Immune response more complicated than thought

Published on December 28, 2012 at 9:15 AM · No Comments

By Piriya Mahendra, medwireNews Reporter

Researchers have found that the orientation and concentration of antibodies could determine the control of bacterial infection.

It has been known since the 1960s that antibodies bind to the bacterial surface via the fragment crystallizable (Fc) region, explain Pontus Nordenfelt (Harvard Medical School, Boston, Massachusetts, USA) and team in the Journal of Experimental Medicine.

However, they have, for the first time, shown that antibodies bind to the streptococcal bacterial surface via the fragment antigen-binding (Fab) region in serious and life-threatening infections such as sepsis and necrotizing fasciitis.

"This information is important and fundamental to improving our understanding of streptococcal infections, but our results also show that the principle described could apply to many different types of bacteria," commented Nordenfelt in a press statement.

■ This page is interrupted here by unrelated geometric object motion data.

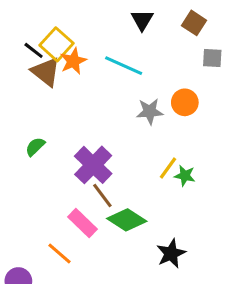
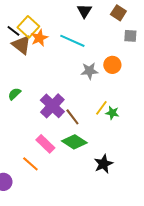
brown line: (102, 195) -> (72, 117), moved

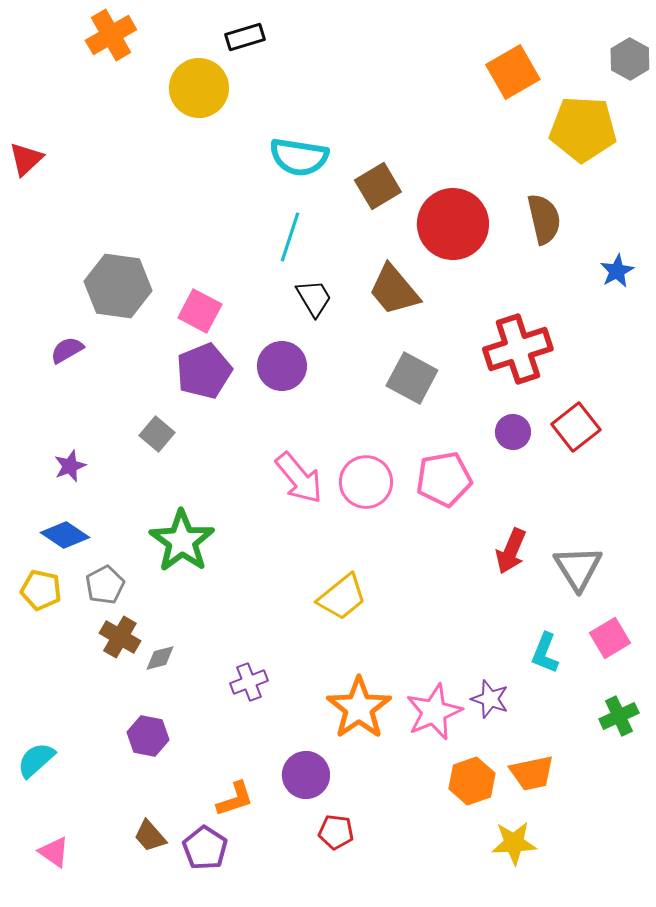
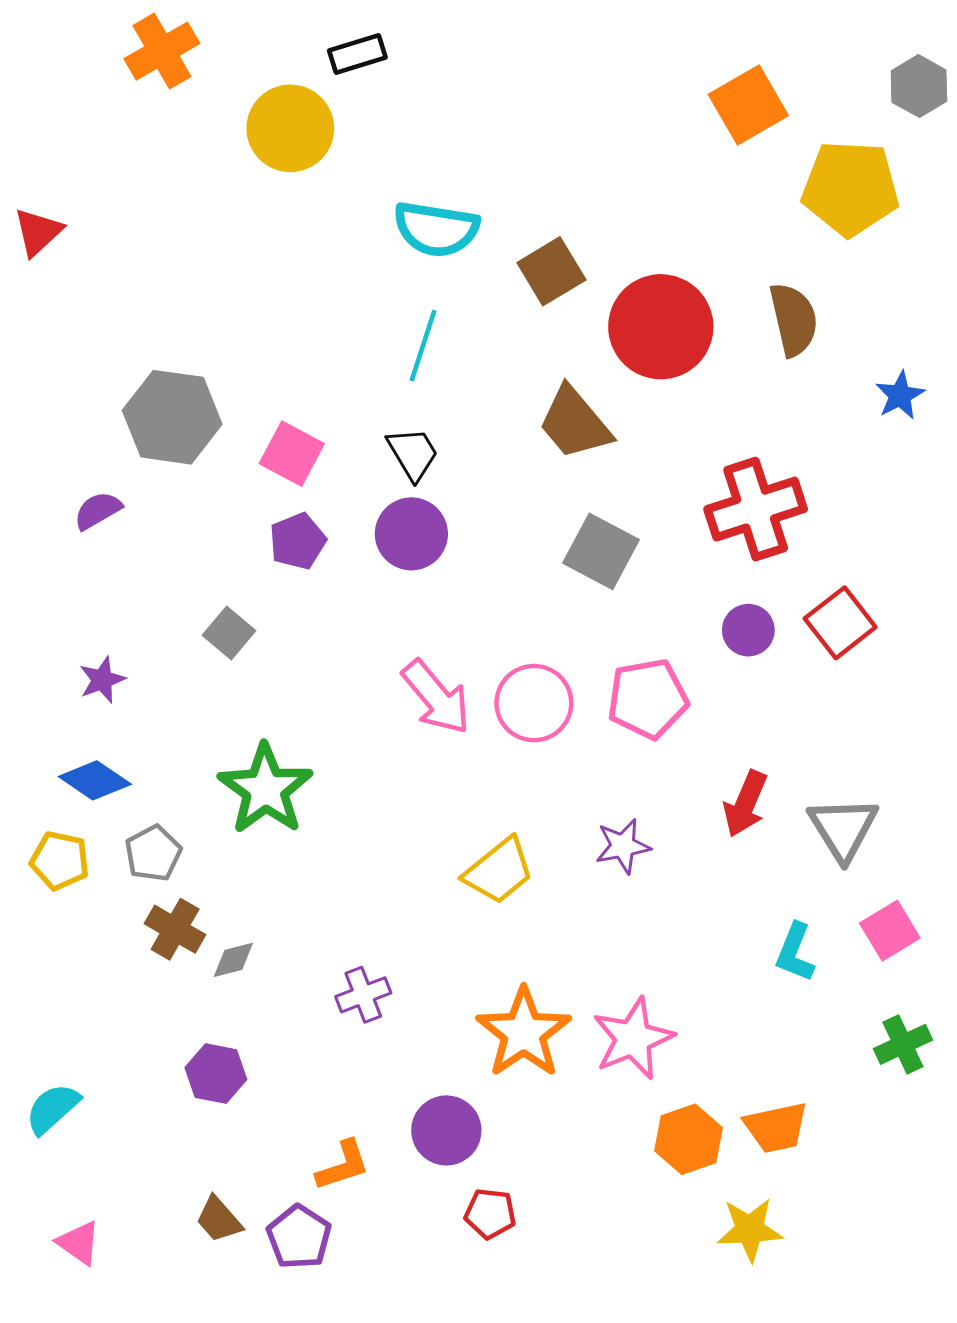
black trapezoid: (314, 298) -> (413, 454), moved
purple pentagon: (204, 371) -> (298, 541), size x0.7
purple star: (490, 699) -> (623, 846), moved, turned -30

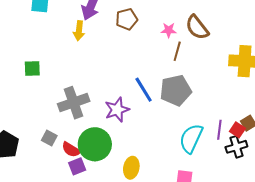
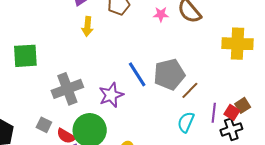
yellow arrow: (79, 31) -> (87, 26), moved
brown line: (177, 51) -> (190, 90), moved, turned 30
green square: (32, 68) -> (25, 56), size x1.5
cyan semicircle: (191, 138) -> (186, 122), size x0.7

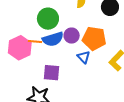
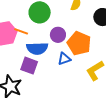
blue semicircle: (53, 39) -> (37, 48), moved
blue triangle: (84, 57) -> (64, 59), turned 40

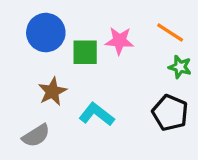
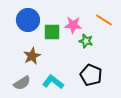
green star: (180, 67) -> (86, 41), moved
black pentagon: (170, 113) -> (91, 75), moved
cyan L-shape: (97, 114) -> (53, 82), moved

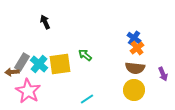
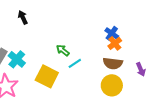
yellow square: (60, 64) -> (47, 76), moved, turned 35
cyan line: (87, 99) -> (75, 63), moved

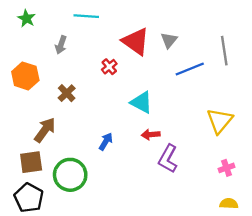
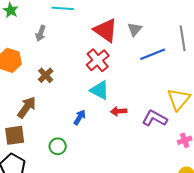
red cross: (109, 67) -> (98, 60), moved, size x1.6
cyan triangle: (141, 102) -> (100, 90), moved
purple L-shape: (168, 159) -> (155, 118), moved, turned 90
green circle: (70, 175) -> (58, 146), moved, size x0.6

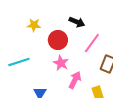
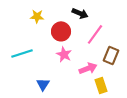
pink arrow: (75, 80) -> (88, 68), moved, turned 42

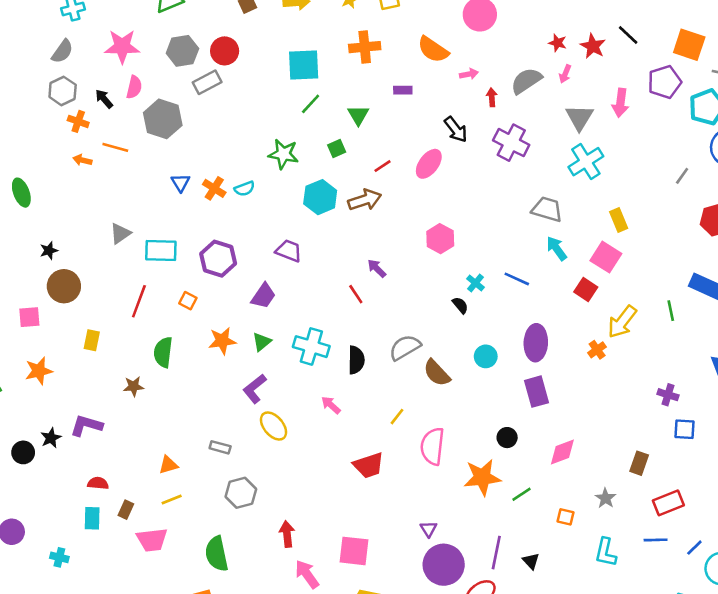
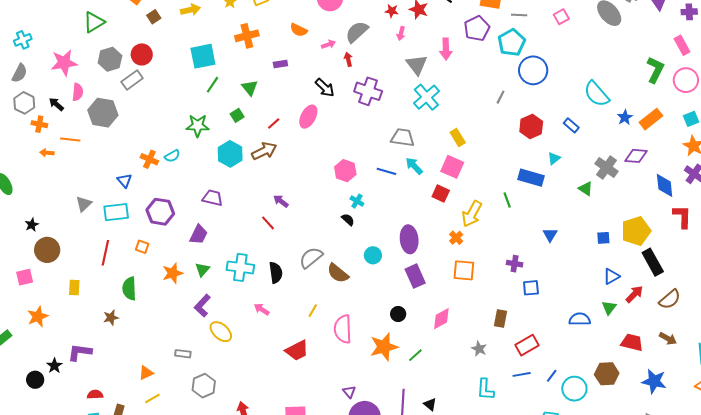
orange semicircle: (433, 50) -> (299, 30), size x0.7
gray semicircle: (526, 81) -> (357, 32), moved
blue triangle: (180, 183) -> (125, 181), moved
pink hexagon: (440, 239) -> (345, 171), moved
blue line: (517, 279) -> (386, 171), moved
orange square: (565, 517) -> (464, 270), moved, size x1.6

The team found that the concentration of antibodies in the local environment of the body controls how the antibodies bind to bacterial surfaces.

In the throat, where the concentration of antibodies is low, the antibodies bind via Fc and are protected against phagocytic killing .

However, in the blood, where immunoglobulin (Ig)G concentration is high, the antibodies bind to the bacteria via Fab, allowing opsonization and bacterial killing, the researchers explain.

"IgG-poor environments represent the natural habitat for IgGFc-binding bacteria. And IgGFc-binding proteins may have evolved to execute their function in such environments."

They say the lack of bacterial protection against phagocytosis in plasma explains why severe infections are rare in comparison to more common and often milder cases of streptococcal throat and skin infections.

The findings come from an analysis of samples from a patient with invasive Streptococcus pyogenes infection.

Co-author Lars Björck (Lund University, Sweden) remarked: "It is fantastic to have been involved in moving a major step closer to understanding the biological and medical importance of these proteins together with talented young colleagues."